In response, the Brotherhood announced Aug. 15 its support for calls to unify all opposition political entities abroad, considering that if these calls succeeded, the Egyptian revolution would find its way once again with greater influence and be more widespread at home and abroad.

Habib said he believes Ezzat’s arrest puts the organization in a conundrum in terms of who will assume the position of acting guide, especially since most of its leaders in Egypt are either in prison — such as Badie and his deputy Khairat al-Shater — or dead. For example, prominent leader Essam al-Erian died in prison Aug. 13.

“The Brotherhood’s jurisprudence requires that whoever assumes the position of guide or acting leader must be from Egypt,” Habib said, noting that it is likely that the organization will resort to “the jurisprudence of necessity” to resolve this dilemma and appoint one of its leaders abroad.

Meanwhile, member of parliament Ahmed Helmy al-Sharif, head of the parliamentary committee of the Congress Party and deputy head of the Support Egypt Coalition, told Akhbar el-Yom on Aug. 28 that Ezzat’s arrest is the true end of this organization as he was the man behind various terrorist and criminal acts the Brotherhood has carried out in recent years.

However, Maher Farghali, an independent researcher on Islamic movements, told Al-Monitor that while the arrest will affect and confuse the organization’s ranks, it will not lead to the Brotherhood’s demise as some might claim, noting that the organization has suffered many blows over the decades but survived. Farghali said the Brotherhood’s convictions will remain the same.

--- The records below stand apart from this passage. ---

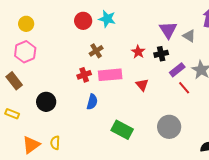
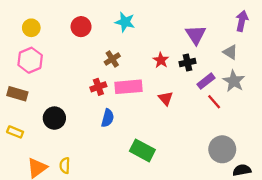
red circle: (83, 21) -> (81, 27), moved
gray triangle: (189, 36) -> (230, 52), moved
brown rectangle: (14, 81) -> (17, 94), turned -36
gray circle: (169, 127) -> (222, 149), moved

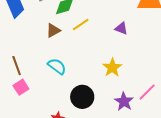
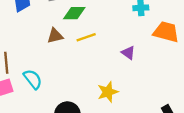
cyan semicircle: (57, 66) -> (33, 79), moved

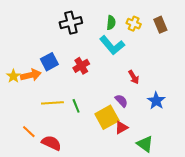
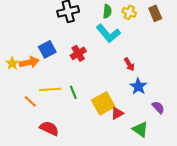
purple semicircle: (121, 101) -> (158, 107), moved
blue star: (156, 101) -> (138, 86), moved
orange line: (29, 132) -> (30, 101), moved

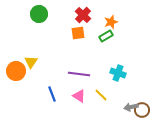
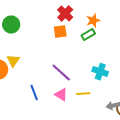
green circle: (39, 14) -> (11, 25), moved
purple line: (79, 74) -> (61, 73), turned 35
yellow line: (101, 95) -> (83, 94), turned -48

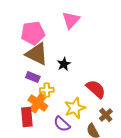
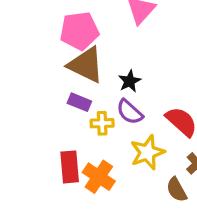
orange cross: (38, 103) -> (99, 177), moved
purple semicircle: (62, 124) -> (130, 112), moved

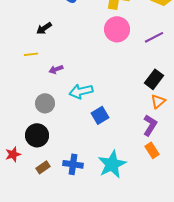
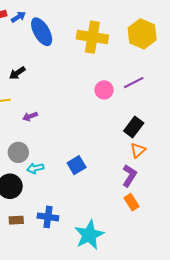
pink circle: (117, 29) -> (104, 90), moved, size x0.7
cyan arrow: (81, 91) -> (35, 168), moved, size x0.7
cyan star: (112, 164) -> (89, 235), moved
brown rectangle: (43, 167) -> (16, 220), turned 32

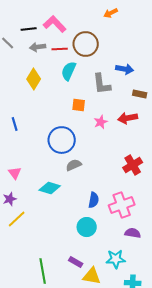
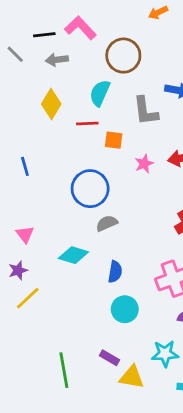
red line: (60, 49) -> (87, 123), moved
blue semicircle: (94, 200) -> (115, 272), moved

He added, “Ezzat was not an ordinary man within the Brotherhood; he was primarily responsible for the organization’s education sector, the youth formation within its ranks and its restructuring after June 30, 2013. However, I expect that the group will maintain its position, and implement its agenda at home and abroad in an attempt to mobilize against the regime, and I stress that this security blow will not eliminate it, as some claim.”